L’héroïne de ce roman d’anticipation, L’Évidence du vrai, Lia, « experte en sécurité informatique », chargée de la sécurité du président, risque de mourir à chaque instant. L’eau, la verdure, la nourriture variée ont disparu au profit de denrées chimiques. Les individus sont mis en joue par des robots tueurs dans un climat de haute sécurité, subissant une déshumanisation qui les obligent au travail forcé – terrifiant destin ! Les systèmes d’habitation semblent érigés sur le modèle du type d’architecture carcérale du panoptique dans un état totalitaire qui oblige les citoyens à l’esclavagisme, à rester sous la domination des robots. Au sein de cette économie de marché impitoyable et ultracapitaliste, il n’est plus permis de penser, d’inventer ni de s’auto-gérer. De plus, les cataclysmes frappent souvent et l’unique solution consiste à sauver sa peau… Or, la mission de Guillaume, l’un des personnages en souffrance, physicien, est de purifier l’air ambiant, devenu irrespirable. Ces femmes et ces hommes cobayes surnagent dans un « mortel réel ».

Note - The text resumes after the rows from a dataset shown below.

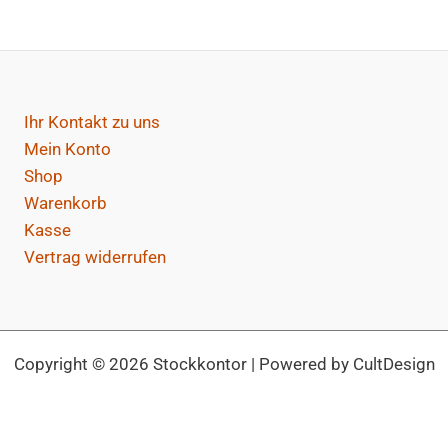
Ihr Kontakt zu uns
Mein Konto
Shop
Warenkorb
Kasse
Vertrag widerrufen
Copyright © 2026 Stockkontor | Powered by CultDesign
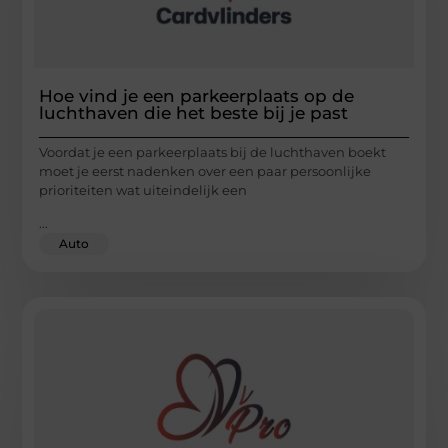
Hoe vind je een parkeerplaats op de
luchthaven die het beste bij je past
Voordat je een parkeerplaats bij de luchthaven boekt
moet je eerst nadenken over een paar persoonlijke
prioriteiten wat uiteindelijk een
...
Auto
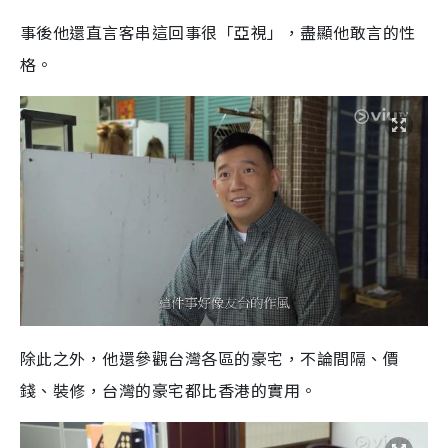
事後他還直言客串這回事很「亞視」，盡顯他敢言的性
格。
除此之外，他還參觀台灣各區的豪宅，不論間隔、價
錢、裝修，台灣的豪宅都比香港的實用。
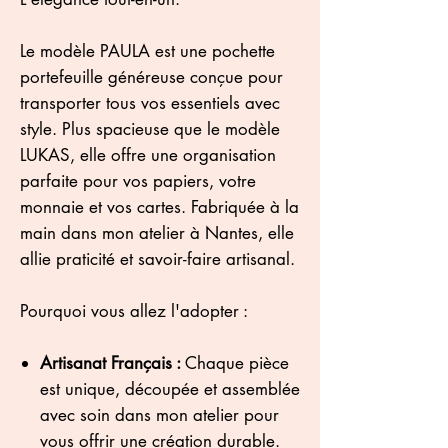
​Le modèle PAULA est une pochette
portefeuille généreuse conçue pour
transporter tous vos essentiels avec
style. Plus spacieuse que le modèle
LUKAS, elle offre une organisation
parfaite pour vos papiers, votre
monnaie et vos cartes. Fabriquée à la
main dans mon atelier à Nantes, elle
allie praticité et savoir-faire artisanal.
​Pourquoi vous allez l'adopter :
​Artisanat Français :
Chaque pièce
est unique, découpée et assemblée
avec soin dans mon atelier pour
vous offrir une création durable.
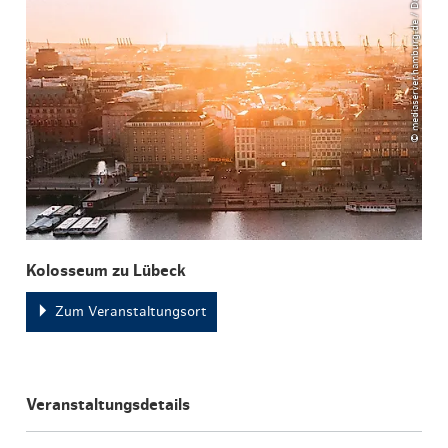
© mediaserver.hamburg.de / DoubleVision
Kolosseum zu Lübeck
Zum Veranstaltungsort
Veranstaltungsdetails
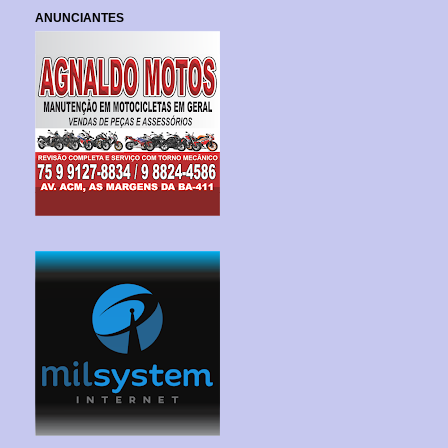
ANUNCIANTES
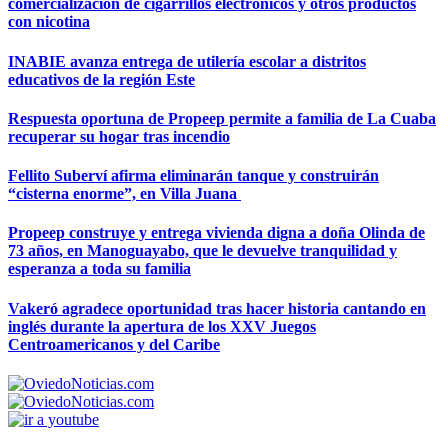
comercialización de cigarrillos electrónicos y otros productos
con nicotina
INABIE avanza entrega de utilería escolar a distritos
educativos de la región Este
Respuesta oportuna de Propeep permite a familia de La Cuaba
recuperar su hogar tras incendio
Fellito Suberví afirma eliminarán tanque y construirán
“cisterna enorme”, en Villa Juana
Propeep construye y entrega vivienda digna a doña Olinda de
73 años, en Manoguayabo, que le devuelve tranquilidad y
esperanza a toda su familia
Vakeró agradece oportunidad tras hacer historia cantando en
inglés durante la apertura de los XXV Juegos
Centroamericanos y del Caribe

Le texte de Viviane Cerf est de type argumentatif, descriptif et poétique en même temps qu’une chronique historique de futurologie. La société du futur qu’elle imagine fonctionne à la manière d’une secte où aucune prérogative personnelle n’est autorisée. « L’angoisse, la peur, la tristesse étaient considérées comme des anormalités à soigner à coups d’anti-dépresseurs, d’anxiolytiques ou de séances de méditation ». Ces directives ne sont pas sans rappeler l’univers d’Un bonheur insoutenable d’Ira Levin (1970), monde dans lequel la pluie ne semble pas exister et où toute volonté humaine a disparu – les habitants étant réduits à leurs identifiants alphanumériques. Ici, dans L’Évidence du vrai, le renforcement des appareils de surveillance aliène les travailleuses et les travailleurs, considérés comme des numéros, corvéables à merci, sous peine d’être des ennemis de l’État.
La rue est saturée par l’information continue, l’abrutissement médiatique, aucun espace de retrait n’est permis, le libre-arbitre est aboli et les enfants « apprennent à ne pas penser, à devenir plus débiles que sages ». De troublantes recherches scientifiques sont menées au nom d’un bonheur collectif. Cette dystopie a des points communs avec le film Soleil vert de Richard Fleischer, ne serait-ce que par ce qui est advenu de la planète après la post-industrialisation et la pollution mondiale, où « le rêve de chacun, c’était la disparition des autres ». Il se trouve également dans cette collectivité malade l’incarnation du mal, un collaborateur déchu, rouage de l’organisation secrète terrorisante. Néanmoins, l’irréductibilité est tapie au fond de la pensée pour la sauvegarde de l’espèce, sous forme de résistance souterraine, une pensée réfractaire, quelque chose d’inaltérable, apyre, qui résiste à l’action du feu, infusible, incombustible.
Le livre de Viviane Cerf soulève des problématiques contemporaines, relève des situations déjà en place avec l’invasion des nouvelles technologies, pressentant les dérives possibles. L’autrice attire notre attention sur, notamment, la notion de subsomption, ce que Karl Marx, en philosophie politique, mobilise comme concept pour définir la manière dont les relations sociales sont déterminées par les relations de travail.